Posit a situation where a vehicle operator ignores a stop light at a crowded intersection. There, an actual death caused by one’s culpable conduct would indeed be the probable consequence of the Vehicle Code violation and not merely a possible or fortuitous consequence as we are presented with instantly.
Here, there has been no showing that the intersecting highway was crowded or even otherwise occupied save for the victim’s car. Thus the majority is telling the millions of drivers in this Commonwealth that if death occurs as the result of any violation of the Vehicle Code, the violator is guilty of criminal homicide.2 Our courts are clogged today with thousands of civil cases arising out of motor vehicle accidents, accidents which, obviously, could not have occurred except as a result of some Vehicle Code violation. Are all these civil defendants criminals but for the fact that the plaintiff did not succumb in the accident? Clearly, the Legislature did not intend such an absurdity.
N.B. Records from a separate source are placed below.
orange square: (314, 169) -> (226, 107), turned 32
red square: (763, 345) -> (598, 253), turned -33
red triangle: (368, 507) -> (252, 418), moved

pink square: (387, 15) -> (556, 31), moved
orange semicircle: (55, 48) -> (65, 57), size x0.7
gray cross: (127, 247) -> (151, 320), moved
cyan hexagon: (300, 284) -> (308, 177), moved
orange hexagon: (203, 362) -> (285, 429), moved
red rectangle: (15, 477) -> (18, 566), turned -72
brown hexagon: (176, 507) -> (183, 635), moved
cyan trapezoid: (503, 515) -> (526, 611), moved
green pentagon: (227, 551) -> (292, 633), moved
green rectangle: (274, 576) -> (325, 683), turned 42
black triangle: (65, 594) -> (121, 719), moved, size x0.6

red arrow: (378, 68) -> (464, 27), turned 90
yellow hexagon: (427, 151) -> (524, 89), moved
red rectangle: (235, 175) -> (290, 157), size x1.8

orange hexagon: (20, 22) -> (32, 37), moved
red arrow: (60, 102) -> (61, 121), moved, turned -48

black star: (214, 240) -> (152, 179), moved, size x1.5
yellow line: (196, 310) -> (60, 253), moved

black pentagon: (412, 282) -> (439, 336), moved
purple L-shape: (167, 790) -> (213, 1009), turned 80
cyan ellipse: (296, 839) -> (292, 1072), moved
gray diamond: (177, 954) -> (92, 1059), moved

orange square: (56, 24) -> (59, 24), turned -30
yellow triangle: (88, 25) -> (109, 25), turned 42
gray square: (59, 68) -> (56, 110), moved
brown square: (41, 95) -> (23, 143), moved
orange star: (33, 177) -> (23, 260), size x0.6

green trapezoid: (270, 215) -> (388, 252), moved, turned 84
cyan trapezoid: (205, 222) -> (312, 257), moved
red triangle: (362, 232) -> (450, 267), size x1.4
Unfortunately, the majority here judicially makes that absurdity the law of the Commonwealth.
I dissent.

. “When causing a particular result is a material element of an offense for which absolute liability is imposed by law, the element is not established unless the actual result is a probable consequence of the conduct of the actor.” (Emphasis added).

. The paradoxical irony is that if death does not result and even though the victim of a collision is rendered permanently comatose or handicapped, no criminal liability would attach.